| Data for this task |
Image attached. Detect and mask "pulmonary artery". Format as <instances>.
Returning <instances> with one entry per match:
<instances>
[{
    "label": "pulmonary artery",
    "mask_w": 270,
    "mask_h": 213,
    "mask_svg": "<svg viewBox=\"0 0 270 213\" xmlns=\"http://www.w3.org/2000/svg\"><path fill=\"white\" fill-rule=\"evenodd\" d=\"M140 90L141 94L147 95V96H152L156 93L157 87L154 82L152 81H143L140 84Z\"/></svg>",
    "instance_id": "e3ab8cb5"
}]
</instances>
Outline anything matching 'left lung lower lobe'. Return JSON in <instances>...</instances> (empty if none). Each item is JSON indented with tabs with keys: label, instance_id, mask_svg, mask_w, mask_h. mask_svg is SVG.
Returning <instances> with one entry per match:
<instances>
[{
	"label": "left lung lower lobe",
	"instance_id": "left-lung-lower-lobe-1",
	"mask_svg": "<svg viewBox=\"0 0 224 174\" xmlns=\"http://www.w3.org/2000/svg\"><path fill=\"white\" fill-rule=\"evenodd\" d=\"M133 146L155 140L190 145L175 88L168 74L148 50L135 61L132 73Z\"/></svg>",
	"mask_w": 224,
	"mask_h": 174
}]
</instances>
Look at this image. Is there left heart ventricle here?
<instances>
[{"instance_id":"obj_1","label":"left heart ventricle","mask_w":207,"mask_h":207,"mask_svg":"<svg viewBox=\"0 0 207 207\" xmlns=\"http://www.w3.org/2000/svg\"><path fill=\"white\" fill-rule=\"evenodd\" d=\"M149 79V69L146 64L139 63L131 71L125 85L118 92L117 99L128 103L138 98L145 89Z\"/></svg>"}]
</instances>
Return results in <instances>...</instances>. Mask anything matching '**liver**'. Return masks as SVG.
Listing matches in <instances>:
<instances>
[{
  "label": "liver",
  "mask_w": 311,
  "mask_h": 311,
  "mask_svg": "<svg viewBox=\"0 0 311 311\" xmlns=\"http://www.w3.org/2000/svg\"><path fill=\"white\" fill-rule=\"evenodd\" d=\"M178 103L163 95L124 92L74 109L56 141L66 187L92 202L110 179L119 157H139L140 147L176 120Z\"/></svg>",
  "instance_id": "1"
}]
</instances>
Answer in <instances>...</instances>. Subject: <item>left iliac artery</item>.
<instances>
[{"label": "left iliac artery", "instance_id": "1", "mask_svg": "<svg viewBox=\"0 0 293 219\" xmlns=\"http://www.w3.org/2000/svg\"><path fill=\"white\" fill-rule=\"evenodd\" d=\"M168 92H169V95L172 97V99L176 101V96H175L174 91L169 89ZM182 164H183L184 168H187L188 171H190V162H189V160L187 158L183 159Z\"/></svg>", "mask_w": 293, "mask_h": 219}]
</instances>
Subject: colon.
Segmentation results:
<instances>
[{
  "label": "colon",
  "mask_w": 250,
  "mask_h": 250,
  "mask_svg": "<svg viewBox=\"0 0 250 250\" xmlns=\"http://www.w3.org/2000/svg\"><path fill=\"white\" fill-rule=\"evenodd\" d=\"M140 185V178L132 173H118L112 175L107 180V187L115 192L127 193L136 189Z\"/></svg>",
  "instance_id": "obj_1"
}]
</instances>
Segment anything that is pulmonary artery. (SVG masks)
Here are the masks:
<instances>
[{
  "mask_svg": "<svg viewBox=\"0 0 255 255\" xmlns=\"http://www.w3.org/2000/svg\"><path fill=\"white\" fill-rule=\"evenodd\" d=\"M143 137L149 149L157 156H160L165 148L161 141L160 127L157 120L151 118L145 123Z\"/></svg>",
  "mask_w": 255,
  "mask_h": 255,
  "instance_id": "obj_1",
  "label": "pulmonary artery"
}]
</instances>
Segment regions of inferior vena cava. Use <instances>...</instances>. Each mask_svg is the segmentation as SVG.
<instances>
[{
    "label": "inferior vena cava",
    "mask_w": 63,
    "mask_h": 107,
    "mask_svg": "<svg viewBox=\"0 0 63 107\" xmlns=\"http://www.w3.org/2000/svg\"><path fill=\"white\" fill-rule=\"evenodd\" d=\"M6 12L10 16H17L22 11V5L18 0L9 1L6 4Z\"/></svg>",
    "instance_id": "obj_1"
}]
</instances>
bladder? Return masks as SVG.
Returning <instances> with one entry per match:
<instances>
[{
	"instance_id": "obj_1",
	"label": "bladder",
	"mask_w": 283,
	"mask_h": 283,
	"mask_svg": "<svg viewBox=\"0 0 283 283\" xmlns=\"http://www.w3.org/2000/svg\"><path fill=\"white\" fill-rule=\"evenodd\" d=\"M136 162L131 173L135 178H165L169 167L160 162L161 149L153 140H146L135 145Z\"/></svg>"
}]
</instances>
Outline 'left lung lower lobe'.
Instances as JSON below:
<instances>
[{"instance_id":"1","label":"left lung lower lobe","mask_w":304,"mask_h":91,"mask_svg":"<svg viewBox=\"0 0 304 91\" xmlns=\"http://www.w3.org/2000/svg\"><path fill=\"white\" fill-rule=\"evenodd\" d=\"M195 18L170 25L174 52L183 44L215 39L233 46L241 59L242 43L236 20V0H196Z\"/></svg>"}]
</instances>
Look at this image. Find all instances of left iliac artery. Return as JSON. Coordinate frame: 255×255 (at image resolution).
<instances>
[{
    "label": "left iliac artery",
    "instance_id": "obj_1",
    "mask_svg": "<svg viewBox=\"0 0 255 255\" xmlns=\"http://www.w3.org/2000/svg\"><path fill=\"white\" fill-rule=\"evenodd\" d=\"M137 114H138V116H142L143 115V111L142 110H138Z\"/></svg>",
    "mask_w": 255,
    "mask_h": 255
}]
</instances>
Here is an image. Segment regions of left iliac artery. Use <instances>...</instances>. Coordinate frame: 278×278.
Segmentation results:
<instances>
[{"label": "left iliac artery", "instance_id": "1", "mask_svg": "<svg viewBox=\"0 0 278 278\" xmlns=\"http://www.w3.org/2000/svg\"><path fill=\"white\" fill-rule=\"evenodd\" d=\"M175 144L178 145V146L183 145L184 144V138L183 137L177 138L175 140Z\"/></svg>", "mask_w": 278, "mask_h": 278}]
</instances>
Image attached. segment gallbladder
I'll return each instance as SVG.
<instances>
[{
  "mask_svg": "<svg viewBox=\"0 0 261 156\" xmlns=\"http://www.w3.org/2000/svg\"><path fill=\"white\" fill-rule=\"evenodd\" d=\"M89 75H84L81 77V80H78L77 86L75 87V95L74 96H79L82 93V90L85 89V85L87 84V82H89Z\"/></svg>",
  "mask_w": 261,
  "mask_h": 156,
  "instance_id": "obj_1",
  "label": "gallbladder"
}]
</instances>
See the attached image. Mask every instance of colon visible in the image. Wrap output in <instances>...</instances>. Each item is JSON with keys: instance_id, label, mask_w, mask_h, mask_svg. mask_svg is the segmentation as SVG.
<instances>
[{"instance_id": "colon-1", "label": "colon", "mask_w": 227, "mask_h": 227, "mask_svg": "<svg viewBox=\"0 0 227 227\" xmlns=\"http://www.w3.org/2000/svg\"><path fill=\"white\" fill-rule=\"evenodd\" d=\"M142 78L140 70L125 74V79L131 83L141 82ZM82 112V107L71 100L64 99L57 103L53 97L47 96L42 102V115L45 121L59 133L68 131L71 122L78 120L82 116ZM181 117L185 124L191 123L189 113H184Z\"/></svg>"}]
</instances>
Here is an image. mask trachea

| Work to be completed |
Without altering a single word, repeat the material.

| Reply to the task |
Image attached. Detect and mask "pulmonary artery". Format as <instances>.
Returning <instances> with one entry per match:
<instances>
[{
    "label": "pulmonary artery",
    "mask_w": 270,
    "mask_h": 213,
    "mask_svg": "<svg viewBox=\"0 0 270 213\" xmlns=\"http://www.w3.org/2000/svg\"><path fill=\"white\" fill-rule=\"evenodd\" d=\"M140 90L141 94L147 95V96H152L156 93L157 87L154 82L152 81H143L140 84Z\"/></svg>",
    "instance_id": "e3ab8cb5"
}]
</instances>
Outline anything matching 'left lung lower lobe'. Return JSON in <instances>...</instances> (empty if none). Each item is JSON indented with tabs with keys: label, instance_id, mask_svg, mask_w, mask_h. mask_svg is SVG.
Returning <instances> with one entry per match:
<instances>
[{
	"label": "left lung lower lobe",
	"instance_id": "left-lung-lower-lobe-1",
	"mask_svg": "<svg viewBox=\"0 0 224 174\" xmlns=\"http://www.w3.org/2000/svg\"><path fill=\"white\" fill-rule=\"evenodd\" d=\"M133 146L155 140L190 145L175 88L168 74L148 50L135 61L132 73Z\"/></svg>",
	"mask_w": 224,
	"mask_h": 174
}]
</instances>
Look at this image. Is there left heart ventricle here?
<instances>
[{"instance_id":"obj_1","label":"left heart ventricle","mask_w":207,"mask_h":207,"mask_svg":"<svg viewBox=\"0 0 207 207\" xmlns=\"http://www.w3.org/2000/svg\"><path fill=\"white\" fill-rule=\"evenodd\" d=\"M149 79V69L146 64L139 63L131 71L125 85L118 92L117 99L128 103L138 98L145 89Z\"/></svg>"}]
</instances>
Return results in <instances>...</instances>. Mask anything matching '**liver**'. Return masks as SVG.
Listing matches in <instances>:
<instances>
[{
  "label": "liver",
  "mask_w": 311,
  "mask_h": 311,
  "mask_svg": "<svg viewBox=\"0 0 311 311\" xmlns=\"http://www.w3.org/2000/svg\"><path fill=\"white\" fill-rule=\"evenodd\" d=\"M178 103L163 95L124 92L74 109L56 141L66 187L92 202L110 179L119 157H139L140 147L176 120Z\"/></svg>",
  "instance_id": "1"
}]
</instances>
Answer in <instances>...</instances>. Subject: <item>left iliac artery</item>.
<instances>
[{"label": "left iliac artery", "instance_id": "1", "mask_svg": "<svg viewBox=\"0 0 293 219\" xmlns=\"http://www.w3.org/2000/svg\"><path fill=\"white\" fill-rule=\"evenodd\" d=\"M168 92H169V95L172 97V99L176 101V96H175L174 91L169 89ZM182 164H183L184 168H187L188 171H190V162H189V160L187 158L183 159Z\"/></svg>", "mask_w": 293, "mask_h": 219}]
</instances>
Subject: colon.
Segmentation results:
<instances>
[{
  "label": "colon",
  "mask_w": 250,
  "mask_h": 250,
  "mask_svg": "<svg viewBox=\"0 0 250 250\" xmlns=\"http://www.w3.org/2000/svg\"><path fill=\"white\" fill-rule=\"evenodd\" d=\"M140 185V178L132 173H118L112 175L107 180V187L115 192L127 193L136 189Z\"/></svg>",
  "instance_id": "obj_1"
}]
</instances>
Segment anything that is pulmonary artery. (SVG masks)
Here are the masks:
<instances>
[{
  "mask_svg": "<svg viewBox=\"0 0 255 255\" xmlns=\"http://www.w3.org/2000/svg\"><path fill=\"white\" fill-rule=\"evenodd\" d=\"M143 137L149 149L157 156H160L165 148L161 141L160 127L157 120L151 118L145 123Z\"/></svg>",
  "mask_w": 255,
  "mask_h": 255,
  "instance_id": "obj_1",
  "label": "pulmonary artery"
}]
</instances>
Segment regions of inferior vena cava. Use <instances>...</instances>. Each mask_svg is the segmentation as SVG.
<instances>
[{
    "label": "inferior vena cava",
    "mask_w": 63,
    "mask_h": 107,
    "mask_svg": "<svg viewBox=\"0 0 63 107\" xmlns=\"http://www.w3.org/2000/svg\"><path fill=\"white\" fill-rule=\"evenodd\" d=\"M6 12L10 16H17L22 11V5L18 0L9 1L6 4Z\"/></svg>",
    "instance_id": "obj_1"
}]
</instances>
bladder? Return masks as SVG.
Returning <instances> with one entry per match:
<instances>
[{
	"instance_id": "obj_1",
	"label": "bladder",
	"mask_w": 283,
	"mask_h": 283,
	"mask_svg": "<svg viewBox=\"0 0 283 283\" xmlns=\"http://www.w3.org/2000/svg\"><path fill=\"white\" fill-rule=\"evenodd\" d=\"M136 162L131 173L135 178H165L169 167L160 162L161 149L153 140H146L135 145Z\"/></svg>"
}]
</instances>
Outline 'left lung lower lobe'.
Instances as JSON below:
<instances>
[{"instance_id":"1","label":"left lung lower lobe","mask_w":304,"mask_h":91,"mask_svg":"<svg viewBox=\"0 0 304 91\" xmlns=\"http://www.w3.org/2000/svg\"><path fill=\"white\" fill-rule=\"evenodd\" d=\"M195 18L170 25L174 52L183 44L215 39L233 46L241 59L242 43L236 20V0H196Z\"/></svg>"}]
</instances>
Look at this image. Find all instances of left iliac artery. Return as JSON. Coordinate frame: 255×255 (at image resolution).
<instances>
[{
    "label": "left iliac artery",
    "instance_id": "obj_1",
    "mask_svg": "<svg viewBox=\"0 0 255 255\" xmlns=\"http://www.w3.org/2000/svg\"><path fill=\"white\" fill-rule=\"evenodd\" d=\"M137 114H138V116H142L143 115V111L142 110H138Z\"/></svg>",
    "mask_w": 255,
    "mask_h": 255
}]
</instances>
Here is an image. Segment regions of left iliac artery. Use <instances>...</instances>. Coordinate frame: 278×278.
Segmentation results:
<instances>
[{"label": "left iliac artery", "instance_id": "1", "mask_svg": "<svg viewBox=\"0 0 278 278\" xmlns=\"http://www.w3.org/2000/svg\"><path fill=\"white\" fill-rule=\"evenodd\" d=\"M175 144L178 145V146L183 145L184 144V138L183 137L177 138L175 140Z\"/></svg>", "mask_w": 278, "mask_h": 278}]
</instances>
Image attached. segment gallbladder
I'll return each instance as SVG.
<instances>
[{
  "mask_svg": "<svg viewBox=\"0 0 261 156\" xmlns=\"http://www.w3.org/2000/svg\"><path fill=\"white\" fill-rule=\"evenodd\" d=\"M89 75H84L81 77V80H78L77 86L75 87V95L74 96H79L82 93V90L85 89V85L87 84V82H89Z\"/></svg>",
  "mask_w": 261,
  "mask_h": 156,
  "instance_id": "obj_1",
  "label": "gallbladder"
}]
</instances>
See the attached image. Mask every instance of colon visible in the image. Wrap output in <instances>...</instances>. Each item is JSON with keys: instance_id, label, mask_w, mask_h, mask_svg. mask_svg is the segmentation as SVG.
<instances>
[{"instance_id": "colon-1", "label": "colon", "mask_w": 227, "mask_h": 227, "mask_svg": "<svg viewBox=\"0 0 227 227\" xmlns=\"http://www.w3.org/2000/svg\"><path fill=\"white\" fill-rule=\"evenodd\" d=\"M142 78L140 70L125 74V79L131 83L141 82ZM82 112V107L71 100L64 99L57 103L53 97L47 96L42 102V115L45 121L59 133L68 131L71 122L78 120L82 116ZM181 117L185 124L191 123L189 113H184Z\"/></svg>"}]
</instances>
Here is an image. mask trachea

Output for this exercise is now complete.